(Page images and extracted text)
※ ※ ※
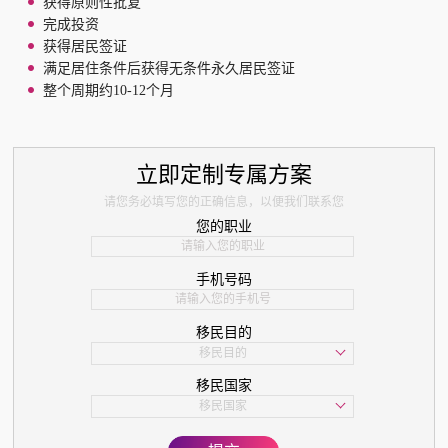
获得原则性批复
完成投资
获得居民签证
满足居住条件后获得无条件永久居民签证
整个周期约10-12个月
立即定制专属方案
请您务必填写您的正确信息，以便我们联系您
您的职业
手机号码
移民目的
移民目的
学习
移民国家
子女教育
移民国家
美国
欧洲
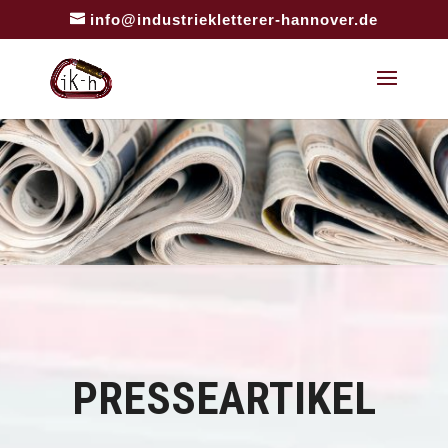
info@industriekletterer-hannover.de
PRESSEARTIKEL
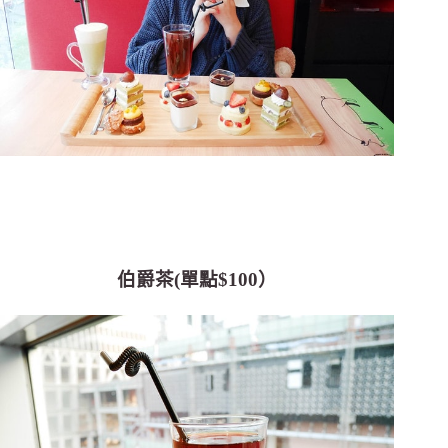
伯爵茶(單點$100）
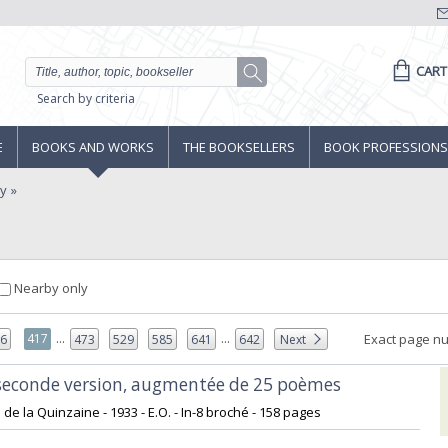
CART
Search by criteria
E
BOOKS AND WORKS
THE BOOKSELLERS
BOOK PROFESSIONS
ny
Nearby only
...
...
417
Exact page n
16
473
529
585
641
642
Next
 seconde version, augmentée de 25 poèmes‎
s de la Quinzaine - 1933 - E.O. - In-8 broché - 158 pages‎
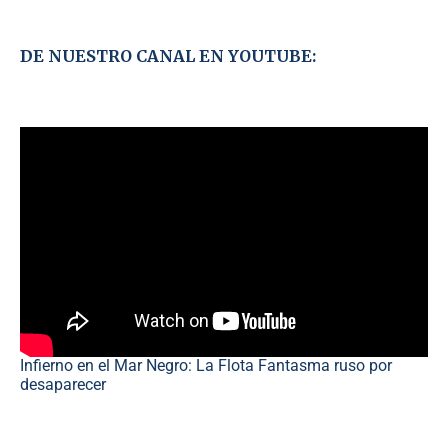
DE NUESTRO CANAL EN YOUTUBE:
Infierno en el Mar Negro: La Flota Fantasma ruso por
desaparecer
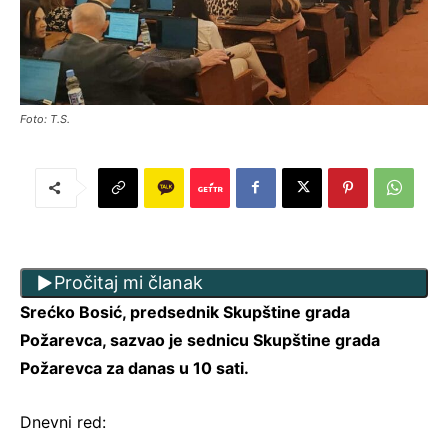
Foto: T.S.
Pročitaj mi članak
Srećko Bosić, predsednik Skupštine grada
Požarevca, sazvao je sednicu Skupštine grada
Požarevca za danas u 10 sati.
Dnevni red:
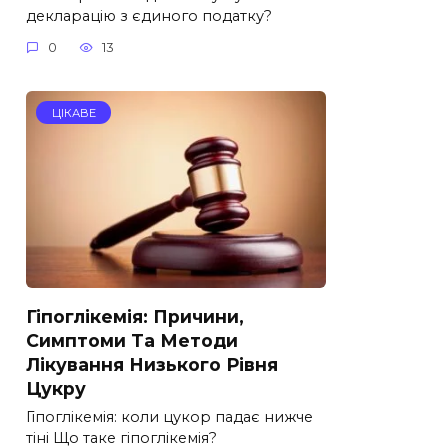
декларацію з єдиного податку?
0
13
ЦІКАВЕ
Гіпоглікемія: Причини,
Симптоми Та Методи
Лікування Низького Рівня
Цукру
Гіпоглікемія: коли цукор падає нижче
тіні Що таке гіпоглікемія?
※ ※ ※
Leave the pictures aside and print exactly, and only, the lines from the one with "desaparecer" through the end of the data, both included.

▶ _Response_
desaparecer
Foto: T.S.
Pročitaj mi članak
Srećko Bosić, predsednik Skupštine grada
Požarevca, sazvao je sednicu Skupštine grada
Požarevca za danas u 10 sati.
Dnevni red:
декларацію з єдиного податку?
0
13
ЦІКАВЕ
Гіпоглікемія: Причини,
Симптоми Та Методи
Лікування Низького Рівня
Цукру
Гіпоглікемія: коли цукор падає нижче
тіні Що таке гіпоглікемія?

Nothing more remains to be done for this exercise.